Egypt is in North Africa, flanked by Libya, Israel and Saudi Arabia.  Its population of 90 million people live mostly in the north of the country, around Cairo or near the banks of the River Nile. 
Most of the country is covered by the Sahara Desert and the Libyan Desert, but the desert areas are, understandably, sparsely inhabited.  As a result, Egypt’s urban areas (Cairo, Alexandria, Aswan) are very congested, but if you are prepared to make the journey out into the desert, you will find huge sand dunes, the occasional oasis, and a real wilderness experience.   
With its fascinating ancient history, Egypt is considered a cradle of civilization in terms of writing, agriculture and central government.  However, Egypt’s recent history has been more troubled, with on-and-off frosty relations with its neighbours, and internal political instability and unrest.
The UK Foreign and Commonwealth Office states that ‘Over 900,000 British nationals visit Egypt every year [although we suspect that this figure may be a little out of date]. Most visits are trouble-free.’  The areas to which the FCO advise against all but essential travel do not include the tourist areas along the Nile, including Luxor, Qina, Aswan, Abu Simbel and the Valley of the Kings.                                                                    

Egypt: getting around

The most popular way of seeing most of what Egypt has to offer is by a cruise down the Nile. You can hop off to take a tour or wander around a market, and then it’s back on board again for a consistent level of service. Cruises tend to start from Cairo or Luxor, a short flight from Cairo.  Alternatively you can explore the country by car, especially if you are heading out to the desert.

Egypt: where to stay

If you are in Cairo to see the pyramids then you should stay at Mena House, where the pyramids can be seen from your balcony. Luxurious, comfortable, quiet, and convenient, Mena House also has a hint of historical atmosphere of its own to allay any ‘Big Impersonal Hotel’ fears.  Although it is no longer run by Oberoi, we very much hope that nothing will change.

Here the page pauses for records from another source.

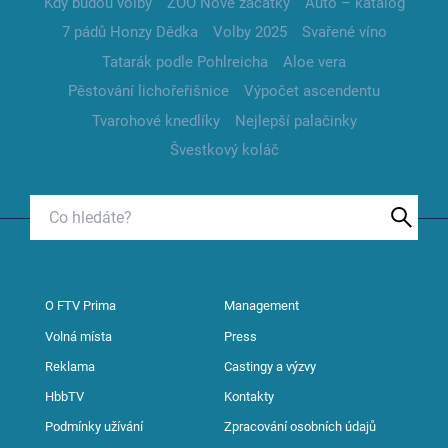
Kdy budou volby
ZOO Nové začátky
Auto – katalog
7 pádů Honzy Dědka
Volby 2025
Svařené víno
Tatarák podle Pohlreicha
Aloe vera
Pěstování lichořeřišnice
Výpočet ascendentu
Tvarohové knedlíky
Nejlepší palačinky
Švestkový koláč
O FTV Prima
Management
Volná místa
Press
Reklama
Castingy a výzvy
HbbTV
Kontakty
Podmínky užívání
Zpracování osobních údajů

In Aswan, Old Cataract is our absolute favourite, with its unparalleled Nile-side location, elegant terraces, Agatha Christie suite and historic charm.
In Luxor, we recommend the Winter Palace. Yes, it is falling down, the curtains are threadbare and the service is distinctly idiosyncratic... but it is hugely historic, and brilliantly placed for exploring Luxor. We also enjoy the waterfront, the gardens and the pool.
And for cruising down the Nile, we love the Sanctuary Sun Boat. Most of the cruising options on the Nile are tacky and busy and we wouldn’t recommend them; by contrast, Sanctuary Sun Boat is small and comfortable and emits completely the right vibe, with a small pool, loungers and a library.